A significant difference in the distribution between non-marine and marine data points is shown in Table 2. GR has a higher maximum value for marine data points than non-marine points, while marine data points have lower mean values with higher standard deviations. Meanwhile, DeltaPHI values are spread over a similar range, and have different means and standard deviations.

As a result of this difference in the data distributions of the datasets, the piecemeal clustering algorithm was applied separately to the wire-line logs from non-marine and marine depositions. Before applying the algorithm to the datasets, each of the logs was normalized to values between 0 and 1. This prevents Piecemeal Clustering from biasing one particular log based on its reading magnitude.

The cutoff threshold, T, for marine data points was set to 0.045 (4.5%). The number of training iterations was set to 40, and the learning rate was set to

1 \times 10^{- 6}

. The parameters were set by following the guidelines provided in the piecemeal clustering algorithm as described in [35]. The

N M_M

indicator and relative position (RELPOS) were excluded from this analysis since these are derived from the formation tops information and constrained geology. Principal component analysis (PCA) with centered and variance-based variable weights was applied before passing the data to the algorithm. The degree of separation of the signature was very narrow for marine signatures.

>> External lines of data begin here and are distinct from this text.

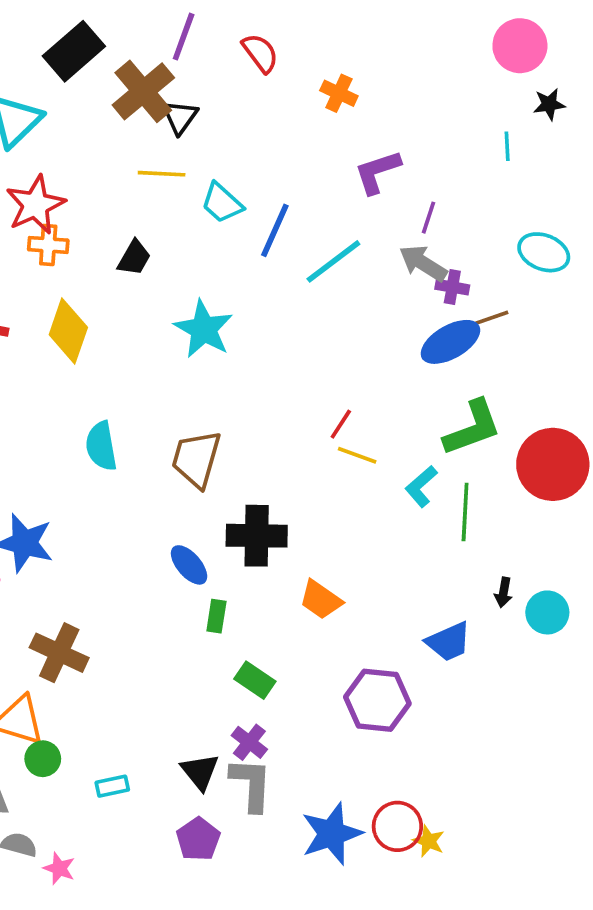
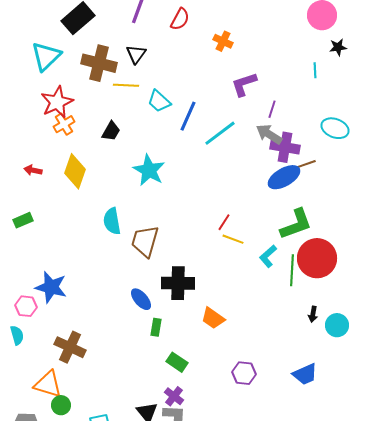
red semicircle: (260, 53) -> (180, 19), turned 65
brown cross: (143, 91) -> (99, 63), moved, turned -36
orange cross: (48, 245) -> (64, 124), turned -35
purple cross: (452, 287) -> (285, 147), size x1.6
cyan semicircle: (101, 446) -> (112, 221), moved
red circle: (553, 464) -> (317, 258), moved
blue trapezoid: (449, 642) -> (305, 374), moved
purple hexagon: (377, 700) -> (244, 373), size x0.7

PCA helps spread out the data [52]. The clustering produced six clusters.

The non-marine lithofacies are well separated, and consequently, it was easier to perform clustering on these data. A much higher value for T, 0.24 (24%), was used with ten iterations and a learning rate close to

1 \times 10^{- 8}

for the clustering. Piecemeal clustering produced three clusters.

To understand the accuracy of each of the predicted clusters by piecemeal clustering, each cluster representing a lithofacies was labeled using its dominating members. This was achieved by cross-referencing the members of each cluster with their respective known labeling found in the dataset. For example, the first predicted cluster contained a total of 636 members. Three-hundred and nine (309) members were labeled as non-marine sandstone (SS), 168 were labeled as non-marine coarse siltstone (CSiS), and 159 were labeled as non-marine fine siltstone (FSiS) in the known results. Therefore, SS was considered to be the dominating lithofacies; and the cluster was labeled with SS. This procedure was performed for all nine clusters.

To understand the mapping accuracy of the algorithm, two types of accuracy calculations were considered: with and without adjacency facies. All the data points that were dominating cluster members in their respective clusters were considered to be correctly mapped when calculating the accuracy without considering the adjacent facies. When calculating the accuracy with the consideration of adjacent facies, the cluster members that were not part of the dominating lithofacies but part of the adjacent facies, as found in Table 1, were also included as correctly mapped data points. For example, in the first predicted cluster mentioned above, only 309 data points were considered to have been correctly mapped when calculating the accuracy without considering adjacent facies. In contrast, when calculating the accuracy by considering the adjacent facies, an additional 168 data points were added to the set of correctly mapped data points (total 477), which were found to be CSiS-adjacent to SS. In this case, the clustering algorithm accurately mapped 45.20% of the data points when not considering adjacent facies and had an accuracy of 81.90% when considering adjacent facies.

The number of elements from each lithofacies formed within a predicted cluster corresponding to a given true clusters is shown in a confusion matrix in Figure 5. Each column represents one predicted cluster, while each row represents the number of cluster members from the known lithofacies found in each predicted cluster. For example, the aforementioned cluster is presented in column 1 in the confusion matrix. The numbers of mapped data points in each cluster are represented using gray shades, with higher numbers presented by darker gray, and lower numbers represented by lighter gray. One predicted cluster was found for each of the nine lithofacies. Therefore, the clustering algorithm accurately predicted the number of lithofacies from the dataset without using any labeled data.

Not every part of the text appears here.